Specificity & Precision of Minimal Residual Disease Monitoring in DLBCL Using Ig-HTS

Background: Dynamic minimal residual disease (MRD) monitoring in the diffuse large B-cell lymphoma (DLBCL) setting has been shown to predict treatment failure at early timepoints and relapse at later timepoints. Precise and reliable approaches are critically important for accurate detection of residual disease. We sought to evaluate the precision of heavy-chain (IGH) and light-chain (IGK/L) MRD measurement within a standard clinical workflow.

Methods: We developed a database of clinical clonoSEQ (Adaptive Biotechnologies) and clonoSIGHT reports (Sequenta, Inc.) identifying the dominant malignant IGH or IGK/L clonotypes from the tumor biopsy samples of 285 patients collected as a part of routine clinical care for MRD monitoring. Included patients had been diagnosed with DLBCL at either Stanford University or the National Cancer Institute, 130 of whom had samples sequenced with the clonoSEQ assay and 155 with the clonoSIGHT assay. A control database was generated from all publicly available immunoSEQ (Adaptive Biotechnologies) B-cell repertoires with IGH or IGK/L sequencing, spanning both malignant and healthy patient contexts. The patients within the clinical DLBCL and control databases were distinct without any overlap. We assessed whether each malignant IGH or IGK/L clonotype from the clinical DLBCL database shared overlap with clonotypes present in the control IGH or IGK/L repertoires. A match was considered positive only if the sequence context of the malignant clonotype was an exact match with the sequence of a control clonotype; exact substrings were allowed given the differences in potential primer sites between assays.

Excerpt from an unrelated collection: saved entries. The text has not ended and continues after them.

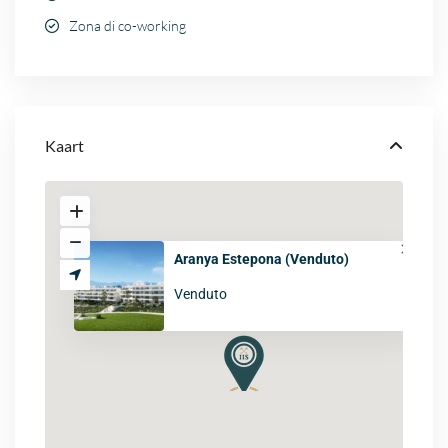
Zona di co-working
Kaart
Aranya Estepona (Venduto)
Venduto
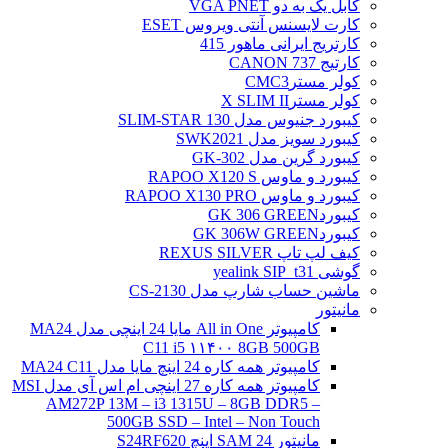
کابل یک به دو VGA PNET
کارت لایسنس آنتی ویروس ESET
کارتریج ایرانی ماهور 415
کارتیج 737 CANON
کولر مسترCMC3
کولر مسترX SLIM II
کیبورد جنیوس مدل SLIM-STAR 130
کیبورد سویز مدل SWK2021
کیبورد گرین مدل GK-302
کیبورد و ماوس RAPOO X120 S
کیبورد و ماوس RAPOO X130 PRO
کیبوردGK 306 GREEN
کیبوردGK 306W GREEN
کیف لپ تاپ REXUS SILVER
گوشی yealink SIP_t31
ماشین حساب شارپ مدل CS-2130
مانیتور
کامپیوتر All in One مایا 24 اینچی مدل MA24
C11 i5 ۱۱۴۰۰ 8GB 500GB
کامپیوتر همه کاره 24 اینچ مایا مدل MA24 C11
کامپیوتر همه کاره 27 اینچی ام اس آی مدل MSI
AM272P 13M – i3 1315U – 8GB DDR5 –
500GB SSD – Intel – Non Touch
مانیتور 24 SAM اینچ S24RF620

Results: The clinical database included 341 dominant IGK/L sequences from 187 patients and 271 dominant IGH sequences from 195 patients, where dominance was determined by the clinical assay. We generated a control IGK/L database of 618,775 sequences from 71 subjects and a control IGH database of 65,017,932 sequences from 1698 subjects. IGH demonstrated high precision (99.3%) with only two clinically dominant sequences demonstrating overlap with the control repertoire. Despite the smaller control database, IGK/L demonstrated significantly reduced precision of 92% (Fisher’s exact p-value < 0.001) with 29 sequences demonstrating overlap with the control repertoire, all of which were limited to the subset of patients who had been sequenced by clonoSEQ. At the patient level, 19 of the 105 patients with clonoSEQ IGK/L sequencing had clinically trackable (Fig. 1A), putatively malignant sequences that were shared with the control database (precision 84.7%). The frequency of these clinically dominant sequences in the control repertoires ranged from 8.27x10^-8 to 0.575 with a mean frequency of 0.000598. Most non-unique clonotypes were shared across multiple control subjects (range 1-37, mean 13, Fig. 1B).

Conclusions: The high rate of overlap seen between putatively malignant, dominant IGK/L clonotypes and a publicly available control repertoire suggests substantially reduced validity of approaches relying on IGK/L tracking for minimal residual disease monitoring. The overlapping light chain clonotypes were not only present at relatively high frequencies in both the clinical samples and control repertoire, but were also seen across multiple control subjects, suggesting MRD assays that track only IGK/L may be unable to reliably differentiate malignant clonotypes from background light chain repertoires. Caution should be used when MRD is detected using IGK/IGL given reduced specificity and precision of these sequences.